Please give the lines below again exactly as they stand, from the one that contains "сайті видання" up to and including the one that contains "ld Suite (Deluxe", leaving all pictures out.

#### INPUT

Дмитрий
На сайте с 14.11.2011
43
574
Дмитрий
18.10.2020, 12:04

########
#### INPUT

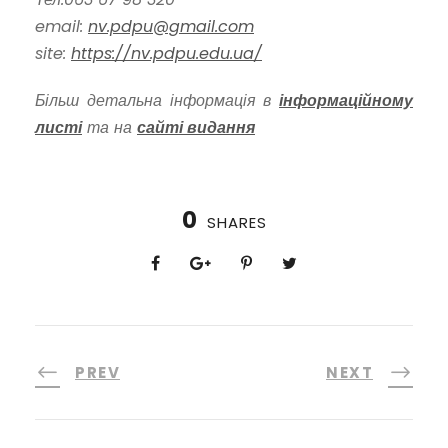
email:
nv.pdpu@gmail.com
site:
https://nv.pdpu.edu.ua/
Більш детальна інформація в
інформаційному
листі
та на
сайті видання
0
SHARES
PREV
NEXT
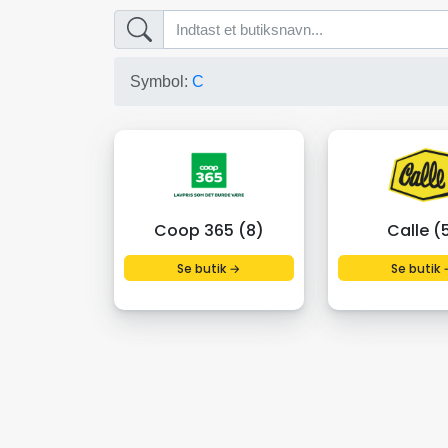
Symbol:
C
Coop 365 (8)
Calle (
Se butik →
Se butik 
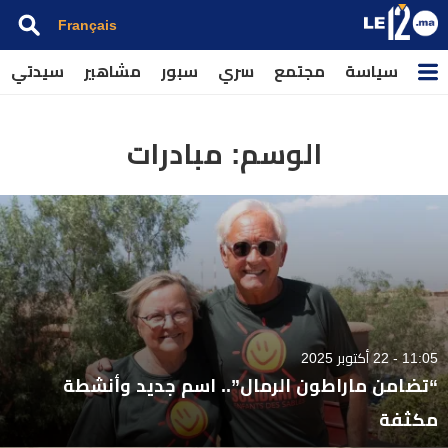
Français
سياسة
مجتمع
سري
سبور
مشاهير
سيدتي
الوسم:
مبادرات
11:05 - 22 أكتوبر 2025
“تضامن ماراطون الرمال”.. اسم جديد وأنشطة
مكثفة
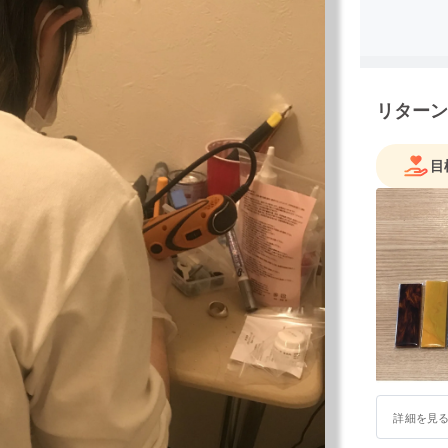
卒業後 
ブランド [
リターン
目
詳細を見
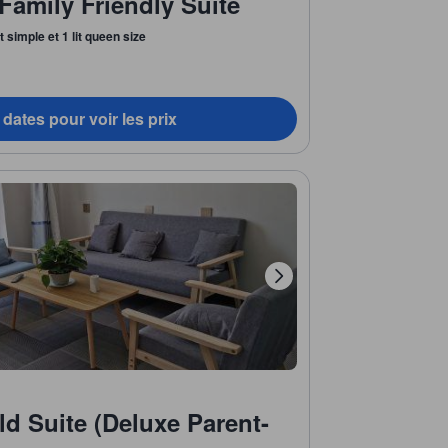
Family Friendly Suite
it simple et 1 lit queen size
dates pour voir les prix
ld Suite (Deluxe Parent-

########

* EXERCISE SOLUTION
сайті видання
0
SHARES
PREV
NEXT
Symbol:
C
Coop 365 (8)
Calle (
Se butik →
Se butik 
Français
سياسة
مجتمع
سري
سبور
مشاهير
سيدتي
الوسم:
مبادرات
11:05 - 22 أكتوبر 2025
“تضامن ماراطون الرمال”.. اسم جديد وأنشطة
مكثفة
卒業後 
ブランド [
リターン
目
詳細を見
Family Friendly Suite
it simple et 1 lit queen size
dates pour voir les prix
ld Suite (Deluxe Parent-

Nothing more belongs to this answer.